The main issue is “that the defectors treat disqualification as a mere detour, before they return to the House or government by re-contesting”. Quraishi suggests that “this can only be stopped by extending the disqualification period from re-contesting and appointment to Chairmanships/Ministries to at least six years”. In conclusion, he maintains that “almost every political outfit has been party to such devious games, with hardly any political will to find a solution”.

All for one

Prabhat Patnaik | Professor Emeritus, Centre for Economic Studies, JNU

The Telegraph 

Patnaik writes that the “last few days have been a real eye-opener,” not just for the BJP but also their critics. He writes that the revocation of Article 370 was a “dress rehearsal”, which emboldened them to legislate the Citizenship Amendment Act.
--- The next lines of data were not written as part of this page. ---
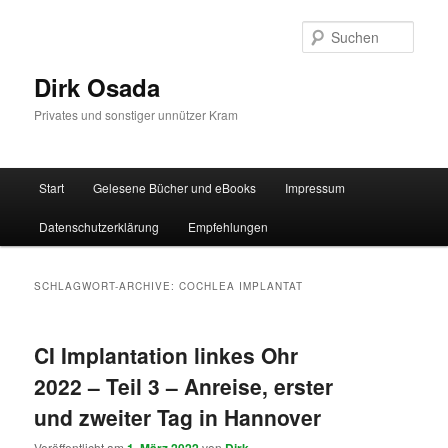
Zum
Zum
Inhalt
sekundären
Such
wechseln
Inhalt
wechseln
Dirk Osada
Privates und sonstiger unnützer Kram
Hauptmenü
Start
Gelesene Bücher und eBooks
Impressum
Datenschutzerklärung
Empfehlungen
SCHLAGWORT-ARCHIVE:
COCHLEA IMPLANTAT
CI Implantation linkes Ohr
2022 – Teil 3 – Anreise, erster
und zweiter Tag in Hannover
Veröffentlicht am
von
The “mass resistance” against the CAA has come “as a bolt from the blue for the government,” he writes.

Patnaik argues that the government has “beaten a temporary retreat, claiming that it had never mooted” the NPR, and that it has nothing to do with the NRC. However, the retreat “is only temporary” and the “BJP’s world-view does not admit making enduring concessions to the popular mood,” he writes.
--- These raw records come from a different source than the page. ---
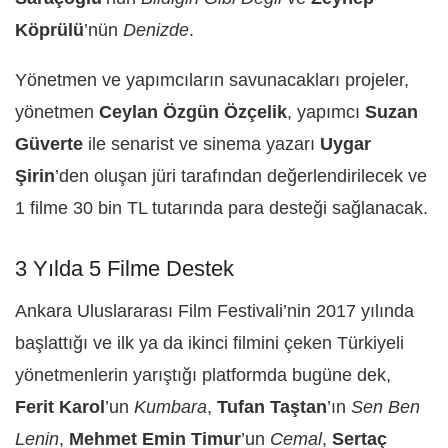
Köprülü
’nün
Denizde
.
Yönetmen ve yapımcıların savunacakları projeler,
yönetmen
Ceylan Özgün Özçelik
, yapımcı
Suzan
Güverte
ile senarist ve sinema yazarı
Uygar
Şirin
’den oluşan jüri tarafından değerlendirilecek ve
1 filme 30 bin TL tutarında para desteği sağlanacak.
3 Yılda 5 Filme Destek
Ankara Uluslararası Film Festivali’nin 2017 yılında
başlattığı ve ilk ya da ikinci filmini çeken Türkiyeli
yönetmenlerin yarıştığı platformda bugüne dek,
Ferit Karol
’un
Kumbara
,
Tufan Taştan
’ın
Sen Ben
Lenin
,
Mehmet Emin Timur
’un
Cemal
,
Sertaç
On the question of damage to public property, Patnaik maintains that “apart from the element of reification it involves, namely that the people’s freedom must be made subservient to the task of preserving property, this argument is also reminiscent of colonial times”. These developments bring out two important points, he writes — first, “democracy requires not just decision-making on the majority rule, not just ‘government by discussion’, not just a set of universal and justiciable political and social rights, it requires all these, but above all it requires collective action for its defence.” Second, “individual rights can be enjoyed through collective action” and this “collective alone can be the means of ensuring the individual’s freedom”.

A faulty service delivery system could thwart any rural stimulus

Himanshu | Associate professor, JNU & visiting fellow, Centre de Sciences Humaines, New Delhi

Mint

If the government seeks to provide stimulus to the rural economy, it needs to fix its “broken” delivery mechanism on welfare and development schemes, writes Himanshu.

While the government has bold claims of increasing transfers to the rural economy in the last five years, “consumption expenditure declined by almost 10% in rural areas, where most of the schemes were implemented”, he explains. NSO reports suggest the problem is “a broken delivery system and exaggerated claims of transfers by the government”, writes Himanshu. He cites the decline in consumption of LPG cylinder refills under the Ujjwala scheme or how less than one-fourth of farmers received full amounts of cash transfers under Pradhan Mantri Kisan Samman Nidhi Yojana as examples.

Major schemes suffer from “lack of financial and administrative support,” which means “fixing that delivery mechanism should be as big a priority as the need for increased spending through a rural stimulus package”, concludes Himanshu.

Back to the public sector?

Rathin Roy | Director, National Institute of Public Finance and Policy

Business Standard

Roy criticises the National Infrastructure Pipeline Report (NIP) recently released by the Ministry of Finance. The report is similar to a five-year plan that lists development projects and fiscal targets, however, “a lot of groundwork and hard analytics” is necessary if the report is to be viewed as credible, he writes.

“Of the Rs 102 trillion to be deployed through to FY25, 78 per cent is to be mobilised by the public sector and 22 per cent by the private sector,” explains Roy. This is a “major policy reversal” from the “realistic” public-private partnerships that existed earlier, he writes. It reflects a “Nehruvian aspiration” that does not regard the private sector as a dominant player and makes the government responsible for executing “investments at a far higher level of timeliness and efficiency than is presently the case”, he writes.

Also, the monitoring framework is “very general …[and] vague” with no clear picture of “how the states and the private sector will finance their part of the NIP”, writes Roy. The report seems to fall into the tradition of “indicative planning”, he concludes.